Question

How do you solve `(x-2)/(x^2-7x+10)=1/(5x-10)-1/(x-5)`?

Answer 1

Simplify by getting everything on the same common denominator and then rearrange to find x

Explanation:

`(x-2)/((x-2)(x-5)) = ((x-5) - (5x - 10))/((5x - 10)(x-5))`
`(x-2)/((x-2)(x-5)) = (-4x + 5)/(5(x-2)(x-5)`
`5(x-2) = (5 - 4x)`
`5x + 4x = 5 + 10`
`x = 15/9 = 5/3`

Answer 2

You can simplify the left side.

Explanation:

Obtaining the roots for `x^2-7x+10=0`
`Delta = 49 -40= 9`
`x=(7+-sqrt(9))/2` => `x_1 = 2` and `x_2=5`
Then `x^2-7x+10 = (x-x_1)(x-x_2)=(x-2)(x-5)`

In the expression:
`cancel(x-2)/(cancel((x-2))(x-5))=1/(5x-10)-1/(x-5)`
`2/(x-5)=1/(5x-10)`
`10x-20=x-5`
`9x=15` => `x=5/3`

Answer 3

`x=5/3`

Explanation:

Factor each denominator.

`(x-2)/((x-5)(x-2))=1/(5(x-2))-1/(x-5)`

Simplify the first fraction by dividing `(x-2)/(x-2)=1`.

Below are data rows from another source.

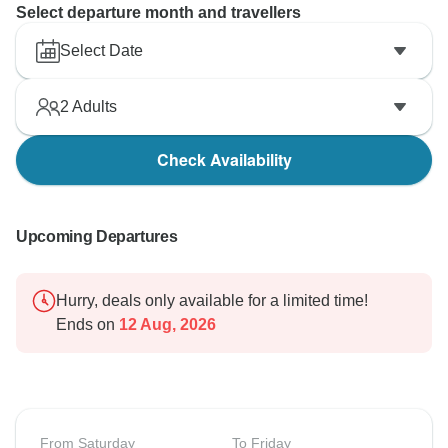
Select departure month and travellers
Select Date
2
Adults
Check Availability
Upcoming Departures
Hurry, deals only available for a limited time!
Ends on
12 Aug, 2026
From Saturday
To Friday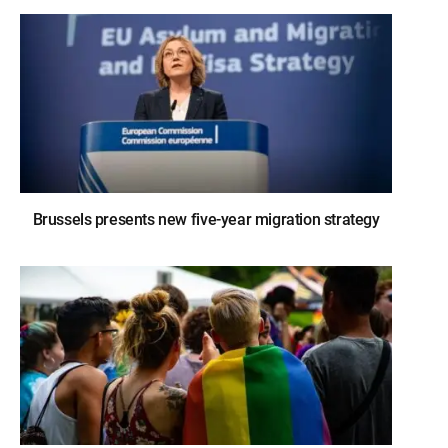
Brussels presents new five-year migration strategy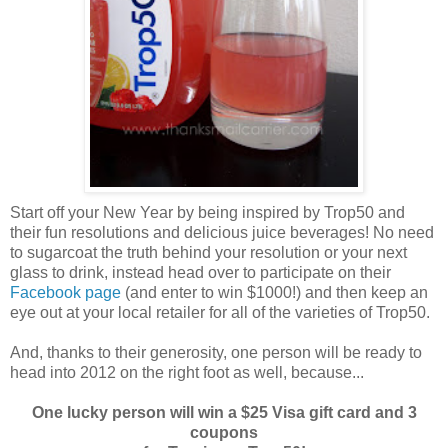
Start off your New Year by being inspired by Trop50 and
their fun resolutions and delicious juice beverages! No need
to sugarcoat the truth behind your resolution or your next
glass to drink, instead head over to participate on their
Facebook page
(and enter to win $1000!) and then keep an
eye out at your local retailer for all of the varieties of Trop50.
And, thanks to their generosity, one person will be ready to
head into 2012 on the right foot as well, because...
One lucky person will win a $25 Visa gift card and 3
coupons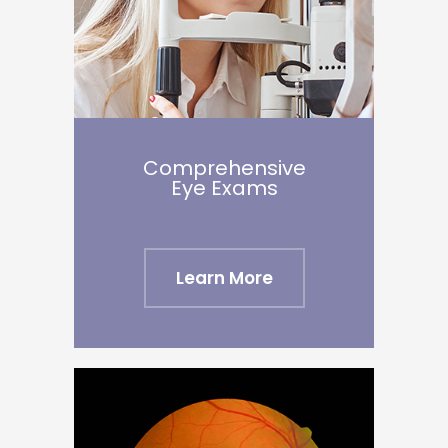
Comprehensive
Eye Exams
Learn More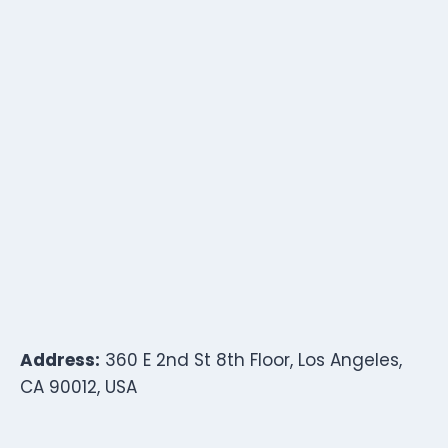
Address:
360 E 2nd St 8th Floor, Los Angeles,
CA 90012, USA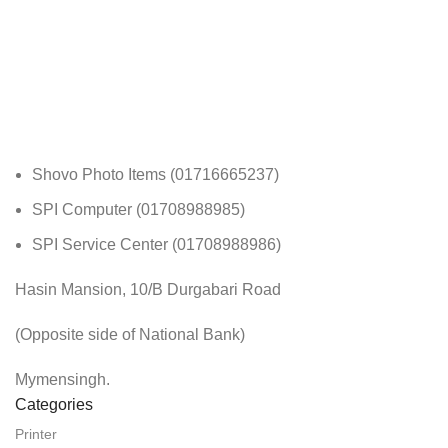
Shovo Photo Items (01716665237)
SPI Computer (01708988985)
SPI Service Center (01708988986)
Hasin Mansion, 10/B Durgabari Road
(Opposite side of National Bank)
Mymensingh.
Categories
Printer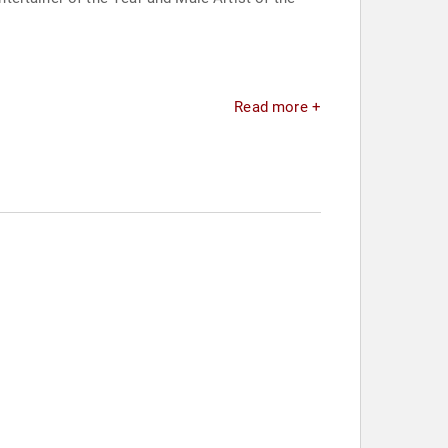
Read more +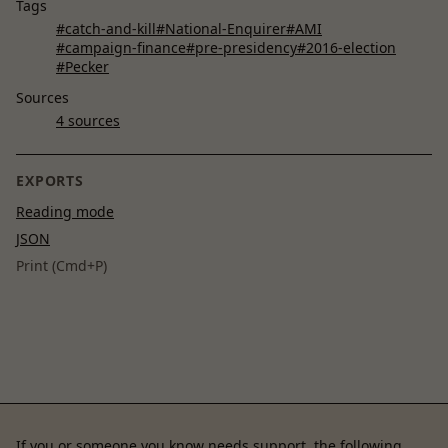
Tags
#catch-and-kill
#National-Enquirer
#AMI
#campaign-finance
#pre-presidency
#2016-election
#Pecker
Sources
4 sources
EXPORTS
Reading mode
JSON
Print (Cmd+P)
If you or someone you know needs support, the following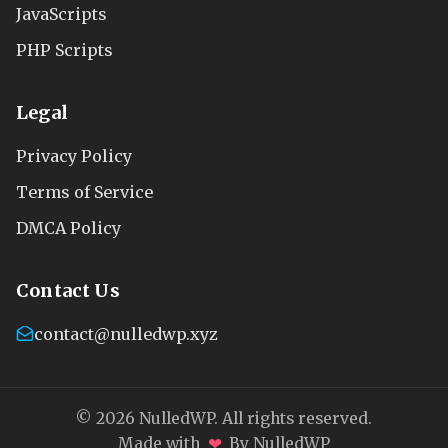
JavaScripts
PHP Scripts
Legal
Privacy Policy
Terms of Service
DMCA Policy
Contact Us
contact@nulledwp.xyz
© 2026 NulledWP. All rights reserved.
❤
Made with
By NulledWP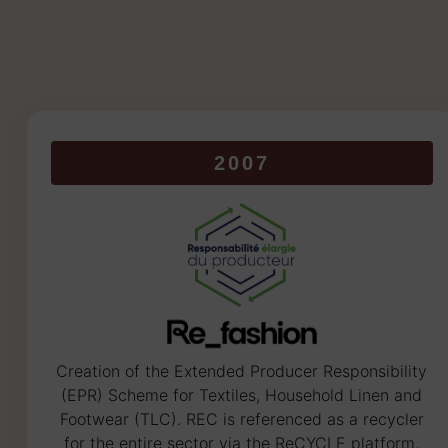
2007
Creation of the Extended Producer Responsibility
(EPR) Scheme for Textiles, Household Linen and
Footwear (TLC). REC is referenced as a recycler
for the entire sector via the ReCYCLE platform.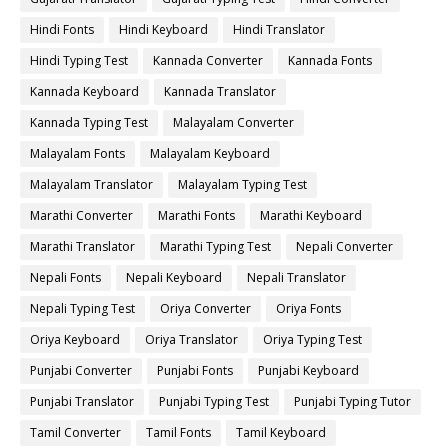
Hindi Fonts
Hindi Keyboard
Hindi Translator
Hindi Typing Test
Kannada Converter
Kannada Fonts
Kannada Keyboard
Kannada Translator
Kannada Typing Test
Malayalam Converter
Malayalam Fonts
Malayalam Keyboard
Malayalam Translator
Malayalam Typing Test
Marathi Converter
Marathi Fonts
Marathi Keyboard
Marathi Translator
Marathi Typing Test
Nepali Converter
Nepali Fonts
Nepali Keyboard
Nepali Translator
Nepali Typing Test
Oriya Converter
Oriya Fonts
Oriya Keyboard
Oriya Translator
Oriya Typing Test
Punjabi Converter
Punjabi Fonts
Punjabi Keyboard
Punjabi Translator
Punjabi Typing Test
Punjabi Typing Tutor
Tamil Converter
Tamil Fonts
Tamil Keyboard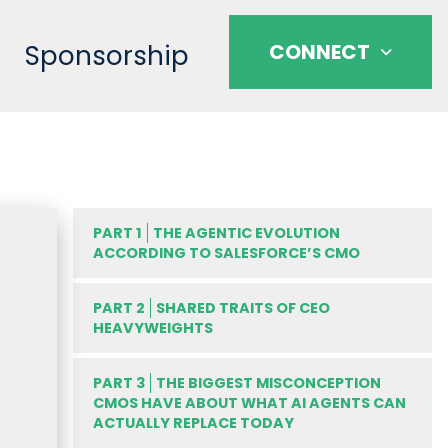
Sponsorship
CONNECT
PART 1
THE AGENTIC EVOLUTION
ACCORDING TO SALESFORCE’S CMO
PART 2
SHARED TRAITS OF CEO
HEAVYWEIGHTS
PART 3
THE BIGGEST MISCONCEPTION
CMOS HAVE ABOUT WHAT AI AGENTS CAN
ACTUALLY REPLACE TODAY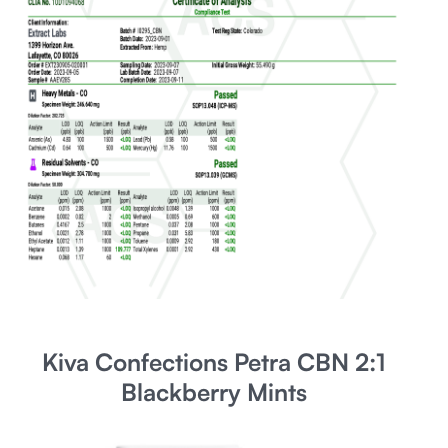
Kiva Confections Petra CBN 2:1
Blackberry Mints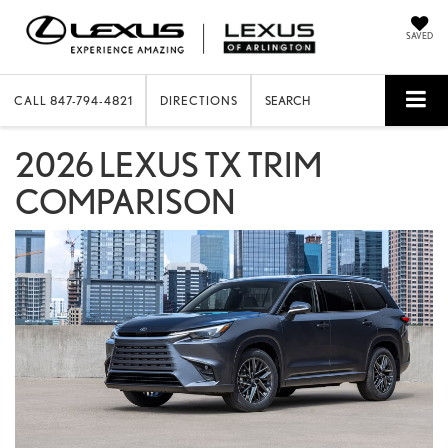
SAVED
CALL
847-794-4821
DIRECTIONS
SEARCH
2026 LEXUS TX TRIM
COMPARISON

`1/(x-5)=1/(5(x-2))-1/(x-5)`

Add `1/(x-5)` to both sides.

`2/(x-5)=1/(5(x-2)`

Cross multiply.

`10(x-2)=x-5`

Simplify and solve.

`10x-20=x-5`

`9x-20=-5`

`9x=15`

`x=15/9`

`x=5/3`

When solving rational equations such as these, it's always a good idea to go back and check that this answer isn't an invalid answer. Invalidity would occur if `x=5/3` caused a denominator to equal `0`, but the only two values for `x` that would cause that here are `2` and `5`, so this is a valid answer.